The first LBX model I bought is called Hunter. There is a lot I like about the design of this guy. For one thing, he has a very unorthodox body, appearing to be some kind of mechanical bipedal wolf or something. His legs are all weird backwards jointed, and look awesome. He also seems to be a sniper, as his only accessory is a giant rife. He comes mostly molded in a kind of blueish purple, but a few stickers provide a neat facial scar. I just really love the way Hunter looks, and although his range of motion is a little limited by his unusual anatomy, I was pretty pleased with my first experience with LBX.

On my second trip to Toys R Us, I decided to go for the "main" model, Achilles, the LBX belonging to the show's hero. Visually he looks a bit like a combination of Big O and a Spartan, with a high mohawk adorning his helmet, and even a cape. He's mostly molded in white with some blue trim available via sticker work, and comes with a spear and shield. He's much easier to move around than Hunter because of his simple, solid limb structure, but his shield can be a little cumbersome, as the handle isn't at such an angle as to make realistic positioning possible. Still, he looks awesome, and definitely has a heroic look to him.

The last LBX I bought, and the only other figure available in this particular scale, is called Deqoo. As far as I can tell, Deqoo are the "standard" enemy model, like the Zaku from Mobile Suit Gundam. He's pretty simple looking, but there is a certain charm to his functional and militant appearance. He feels solid, and seems to be the easiest to pose of the three. He comes with a amusingly big pistol and a shield, which presents the same problems as Achilles' but is a little easier to work with because of its shape. I'm not thrilled with his shoulder stickers, but the "red eye" effect turned out pretty good on the helmet.
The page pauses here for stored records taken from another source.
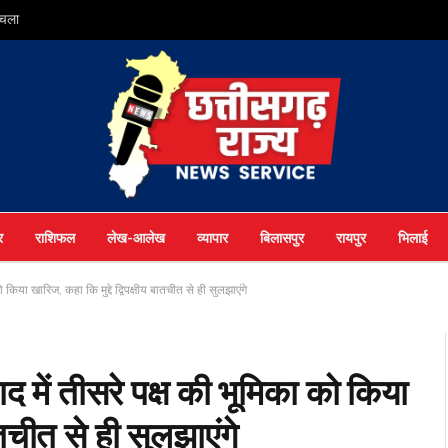
 चला
र
राशिफल
लेख-आलेख
व्यापार
बिलासपुर
रायपुर
भिलाई
किया खारिज, कहा कि मुद्दे द्विपक्षीय बातचीत से ही सुलझाएंगे
द में तीसरे पक्ष की भूमिका को किया
ातचीत से ही सुलझाएंगे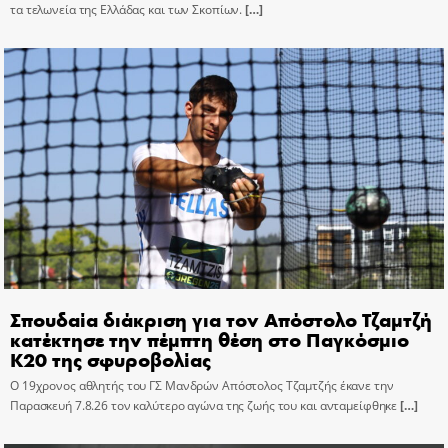
τα τελωνεία της Ελλάδας και των Σκοπίων.
[…]
Σπουδαία διάκριση για τον Απόστολο Τζαμτζή
κατέκτησε την πέμπτη θέση στο Παγκόσμιο
Κ20 της σφυροβολίας
Ο 19χρονος αθλητής του ΓΣ Μανδρών Απόστολος Τζαμτζής έκανε την
Παρασκευή 7.8.26 τον καλύτερο αγώνα της ζωής του και ανταμείφθηκε
[…]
Sadly, that seems to be it for this small, cheaper line of figures. I think there are a few other models available at the higher price point, but I'm not gonna pay 20 dollars for a slightly bigger robot from a show I don't watch. As it stands, the LBX Sprukits are fun little figures, and while I certainly won't be doing any customization, I could see a kid having fun swapping parts, maybe giving Hunter Deqoo's gun, or having Achilles dual wield sniper rifles, or even painting the figures to more closely resemble their animated counterparts. For me, I just like having these little badasses sitting next to my pencil sharpener, making my desk that much more tempting a spot for my cat to wreak havoc.